Work instructions: Please set down only the lines below starting with the line with "ΒΟΥΚΕΛΑΤΟΥ ΕΙΡΗΝΗ" and going on through the line with "8421103@qq.com", verbatim and without pictures.

The input:

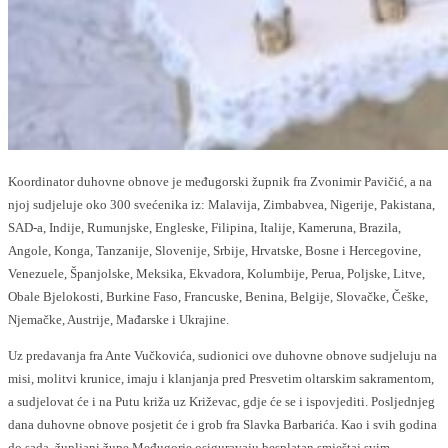
Koordinator duhovne obnove je međugorski župnik fra Zvonimir Pavičić, a na
njoj sudjeluje oko 300 svećenika iz: Malavija, Zimbabvea, Nigerije, Pakistana,
SAD-a, Indije, Rumunjske, Engleske, Filipina, Italije, Kameruna, Brazila,
Angole, Konga, Tanzanije, Slovenije, Srbije, Hrvatske, Bosne i Hercegovine,
Venezuele, Španjolske, Meksika, Ekvadora, Kolumbije, Perua, Poljske, Litve,
Obale Bjelokosti, Burkine Faso, Francuske, Benina, Belgije, Slovačke, Češke,
Njemačke, Austrije, Mađarske i Ukrajine.
Uz predavanja fra Ante Vučkovića, sudionici ove duhovne obnove sudjeluju na
misi, molitvi krunice, imaju i klanjanja pred Presvetim oltarskim sakramentom,
a sudjelovat će i na Putu križa uz Križevac, gdje će se i ispovjediti. Posljednjeg
dana duhovne obnove posjetit će i grob fra Slavka Barbarića. Kao i svih godina
do sada, župljani župe Međugorje osiguravaju besplatan smještaj svim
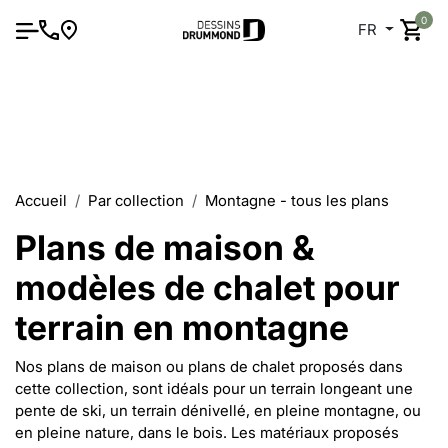
0
FR
Accueil
Par collection
Montagne - tous les plans
Plans de maison &
modèles de chalet pour
terrain en montagne
Nos plans de maison ou plans de chalet proposés dans
cette collection, sont idéals pour un terrain longeant une
pente de ski, un terrain dénivellé, en pleine montagne, ou
en pleine nature, dans le bois. Les matériaux proposés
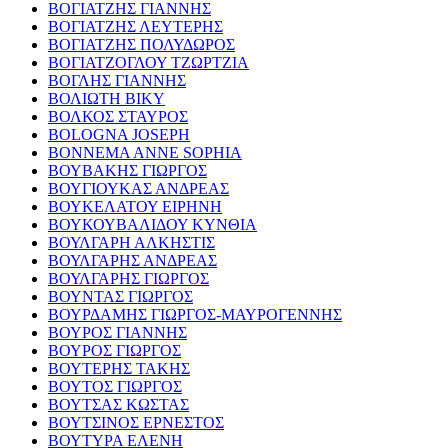
ΒΟΓΙΑΤΖΗΣ ΓΙΑΝΝΗΣ
ΒΟΓΙΑΤΖΗΣ ΛΕΥΤΕΡΗΣ
ΒΟΓΙΑΤΖΗΣ ΠΟΛΥΔΩΡΟΣ
ΒΟΓΙΑΤΖΟΓΛΟΥ ΤΖΩΡΤΖΙΑ
ΒΟΓΛΗΣ ΓΙΑΝΝΗΣ
ΒΟΛΙΩΤΗ ΒΙΚΥ
ΒΟΛΚΟΣ ΣΤΑΥΡΟΣ
BOLOGNA JOSEPH
BONNEMA ANNE SOPHIA
ΒΟΥΒΑΚΗΣ ΓΙΩΡΓΟΣ
ΒΟΥΓΙΟΥΚΑΣ ΑΝΔΡΕΑΣ
ΒΟΥΚΕΛΑΤΟΥ ΕΙΡΗΝΗ
ΒΟΥΚΟΥΒΑΛΙΔΟΥ ΚΥΝΘΙΑ
ΒΟΥΛΓΑΡΗ ΑΛΚΗΣΤΙΣ
ΒΟΥΛΓΑΡΗΣ ΑΝΔΡΕΑΣ
ΒΟΥΛΓΑΡΗΣ ΓΙΩΡΓΟΣ
ΒΟΥΝΤΑΣ ΓΙΩΡΓΟΣ
ΒΟΥΡΔΑΜΗΣ ΓΙΩΡΓΟΣ-ΜΑΥΡΟΓΕΝΝΗΣ
ΒΟΥΡΟΣ ΓΙΑΝΝΗΣ
ΒΟΥΡΟΣ ΓΙΩΡΓΟΣ
ΒΟΥΤΕΡΗΣ ΤΑΚΗΣ
ΒΟΥΤΟΣ ΓΙΩΡΓΟΣ
ΒΟΥΤΣΑΣ ΚΩΣΤΑΣ
ΒΟΥΤΣΙΝΟΣ ΕΡΝΕΣΤΟΣ
ΒΟΥΤΥΡΑ ΕΛΕΝΗ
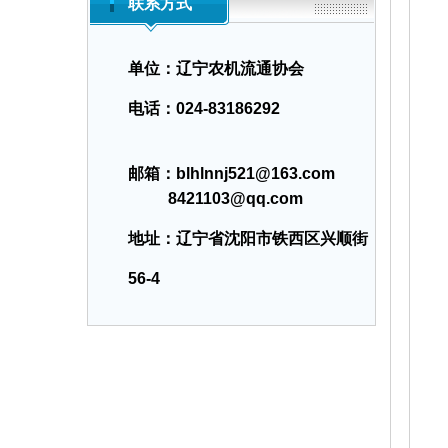
联系方式
单位：辽宁农机流通协会
电话：
024-83186292
邮箱：blhlnnj521@163.com
8421103@qq.com
地址：辽宁省沈阳市铁西区兴顺街
56-4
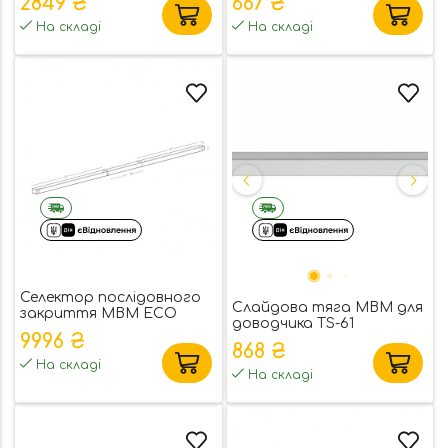
2849 ₴
667 ₴
На складі
На складі
Селектор послідовного
Слайдова тяга MBM для
закриття MBM ECO
доводчика TS-61
Schulte SR III
9996 ₴
868 ₴
На складі
На складі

The completed task:
ΒΟΥΚΕΛΑΤΟΥ ΕΙΡΗΝΗ
ΒΟΥΚΟΥΒΑΛΙΔΟΥ ΚΥΝΘΙΑ
ΒΟΥΛΓΑΡΗ ΑΛΚΗΣΤΙΣ
ΒΟΥΛΓΑΡΗΣ ΑΝΔΡΕΑΣ
ΒΟΥΛΓΑΡΗΣ ΓΙΩΡΓΟΣ
ΒΟΥΝΤΑΣ ΓΙΩΡΓΟΣ
ΒΟΥΡΔΑΜΗΣ ΓΙΩΡΓΟΣ-ΜΑΥΡΟΓΕΝΝΗΣ
ΒΟΥΡΟΣ ΓΙΑΝΝΗΣ
ΒΟΥΡΟΣ ΓΙΩΡΓΟΣ
ΒΟΥΤΕΡΗΣ ΤΑΚΗΣ
ΒΟΥΤΟΣ ΓΙΩΡΓΟΣ
ΒΟΥΤΣΑΣ ΚΩΣΤΑΣ
ΒΟΥΤΣΙΝΟΣ ΕΡΝΕΣΤΟΣ
ΒΟΥΤΥΡΑ ΕΛΕΝΗ
联系方式
单位：辽宁农机流通协会
电话：
024-83186292
邮箱：blhlnnj521@163.com
8421103@qq.com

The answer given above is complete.